2. Using the microwave instead of the oven
Assuming you have an electric oven and stove, you can save about $50 per year by using the microwave for many of your smaller cooking and heating requirements. Microwave ovens use much less energy than traditional ovens and stoves and are more efficient, resulting in less heat being wasted. Further, many newer microwaves come with toasting coils and other features that expand the range of applications for your microwave. The technology has come a long way, so consider using your microwave more and your oven less.
3. Fixing your thermostat settings
In general, each additional degree of cooling that you use during the summer raises your power bill by 6 percent, and every degree of additional warming you use during the winter raises your bill by 3 percent. Therefore, if you set a firm temperature range and stick to it you can save a lot of money. The most commonly suggested range is setting your thermostat no lower than seventy-eight degrees in the summer and no higher than sixty-eight degrees in the winter. Setting and keeping to a firm range of temperatures can save hundreds of dollars per year.

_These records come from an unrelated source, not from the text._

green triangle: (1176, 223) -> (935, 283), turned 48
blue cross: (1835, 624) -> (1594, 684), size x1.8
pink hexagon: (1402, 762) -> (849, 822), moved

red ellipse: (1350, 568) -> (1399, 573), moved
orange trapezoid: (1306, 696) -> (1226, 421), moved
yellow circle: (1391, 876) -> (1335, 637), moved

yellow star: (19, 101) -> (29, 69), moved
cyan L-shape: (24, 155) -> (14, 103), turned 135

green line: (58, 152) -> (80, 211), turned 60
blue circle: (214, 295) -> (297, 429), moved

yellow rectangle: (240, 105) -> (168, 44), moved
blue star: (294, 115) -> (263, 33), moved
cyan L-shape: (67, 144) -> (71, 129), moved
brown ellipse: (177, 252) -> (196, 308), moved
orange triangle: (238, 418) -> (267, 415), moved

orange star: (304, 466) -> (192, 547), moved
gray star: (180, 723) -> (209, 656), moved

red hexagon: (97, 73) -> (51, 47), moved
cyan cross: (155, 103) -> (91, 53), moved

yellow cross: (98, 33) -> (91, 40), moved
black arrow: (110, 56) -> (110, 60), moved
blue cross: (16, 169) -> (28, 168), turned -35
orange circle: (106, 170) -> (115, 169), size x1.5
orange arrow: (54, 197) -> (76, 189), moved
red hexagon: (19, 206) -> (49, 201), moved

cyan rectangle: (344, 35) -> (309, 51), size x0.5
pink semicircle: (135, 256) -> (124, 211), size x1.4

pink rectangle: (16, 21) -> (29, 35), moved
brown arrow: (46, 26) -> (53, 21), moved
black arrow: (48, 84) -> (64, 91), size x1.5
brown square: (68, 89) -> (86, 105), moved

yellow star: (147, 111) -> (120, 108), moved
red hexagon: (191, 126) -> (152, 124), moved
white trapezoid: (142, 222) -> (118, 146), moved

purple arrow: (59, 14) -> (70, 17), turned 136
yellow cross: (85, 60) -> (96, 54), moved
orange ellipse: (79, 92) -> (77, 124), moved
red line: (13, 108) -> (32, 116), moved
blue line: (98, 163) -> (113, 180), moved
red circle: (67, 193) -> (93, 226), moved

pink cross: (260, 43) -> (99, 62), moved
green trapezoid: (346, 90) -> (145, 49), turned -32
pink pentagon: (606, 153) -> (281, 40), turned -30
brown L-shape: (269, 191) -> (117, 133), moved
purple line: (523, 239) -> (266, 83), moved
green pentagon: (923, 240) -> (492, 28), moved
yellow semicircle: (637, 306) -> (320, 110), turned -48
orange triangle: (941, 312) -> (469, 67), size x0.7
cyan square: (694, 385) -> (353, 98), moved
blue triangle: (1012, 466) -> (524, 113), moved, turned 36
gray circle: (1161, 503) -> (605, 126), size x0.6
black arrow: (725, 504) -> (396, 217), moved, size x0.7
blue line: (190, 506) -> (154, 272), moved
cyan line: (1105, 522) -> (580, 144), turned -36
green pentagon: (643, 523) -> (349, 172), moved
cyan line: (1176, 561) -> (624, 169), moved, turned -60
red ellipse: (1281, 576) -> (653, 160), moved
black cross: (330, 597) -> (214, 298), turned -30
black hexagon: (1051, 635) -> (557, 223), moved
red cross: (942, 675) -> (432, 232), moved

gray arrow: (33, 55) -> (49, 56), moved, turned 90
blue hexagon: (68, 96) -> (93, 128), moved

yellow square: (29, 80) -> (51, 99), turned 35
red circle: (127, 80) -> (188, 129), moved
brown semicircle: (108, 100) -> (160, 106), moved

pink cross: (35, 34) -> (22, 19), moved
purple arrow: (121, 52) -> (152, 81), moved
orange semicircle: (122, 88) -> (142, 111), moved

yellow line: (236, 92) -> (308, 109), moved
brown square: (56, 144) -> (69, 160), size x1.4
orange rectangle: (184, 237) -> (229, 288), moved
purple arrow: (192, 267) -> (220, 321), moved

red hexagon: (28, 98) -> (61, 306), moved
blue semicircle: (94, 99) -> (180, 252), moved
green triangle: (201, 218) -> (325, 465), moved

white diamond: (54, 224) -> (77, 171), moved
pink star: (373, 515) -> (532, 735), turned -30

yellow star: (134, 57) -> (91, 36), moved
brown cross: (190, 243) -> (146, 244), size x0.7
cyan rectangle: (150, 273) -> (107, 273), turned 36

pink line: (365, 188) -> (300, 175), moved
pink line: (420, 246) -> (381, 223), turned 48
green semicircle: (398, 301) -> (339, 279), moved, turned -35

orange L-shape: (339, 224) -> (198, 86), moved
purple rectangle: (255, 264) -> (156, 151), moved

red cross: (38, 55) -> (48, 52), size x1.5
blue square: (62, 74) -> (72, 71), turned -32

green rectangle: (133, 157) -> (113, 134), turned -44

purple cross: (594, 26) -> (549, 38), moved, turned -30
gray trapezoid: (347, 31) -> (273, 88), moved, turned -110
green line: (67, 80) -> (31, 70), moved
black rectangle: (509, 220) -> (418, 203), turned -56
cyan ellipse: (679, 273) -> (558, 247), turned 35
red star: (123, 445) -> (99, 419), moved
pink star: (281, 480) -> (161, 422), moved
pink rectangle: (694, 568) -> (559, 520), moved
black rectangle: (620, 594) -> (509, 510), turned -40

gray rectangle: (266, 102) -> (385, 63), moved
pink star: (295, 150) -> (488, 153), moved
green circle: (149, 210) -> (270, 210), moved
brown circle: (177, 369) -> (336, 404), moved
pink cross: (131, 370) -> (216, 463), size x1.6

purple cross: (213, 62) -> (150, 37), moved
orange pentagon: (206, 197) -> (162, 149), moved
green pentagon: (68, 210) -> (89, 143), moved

4. Line drying your clothes
Electric clothes dryers not only use a lot of electricity, they are also incredibly inefficient, with much of the heat being completely wasted. Further, in the winter time the dryer’s air flow system sucks heated air out of your home and passes it to the outside through its exhaust. While using your electric dryer may be a necessity some of the time, if you have light loads or are washing light clothes, letting them dry naturally can save you about $50 per year. Air drying is also better for your clothes, especially those that contain elastic.
5. Get an energy audit
Most major utility companies offer energy audits to their customers, where an inspector comes to your home and points out small steps you can take to make your home more energy efficient. You can call your local utility company and see if it offers this service. The inspector will usually come to your home and look at your insulation and other energy-related matters. After the review, the inspector will give you a series of recommendations of simple steps you can take to lower your energy expenditure. An energy audit may find things you have overlooked.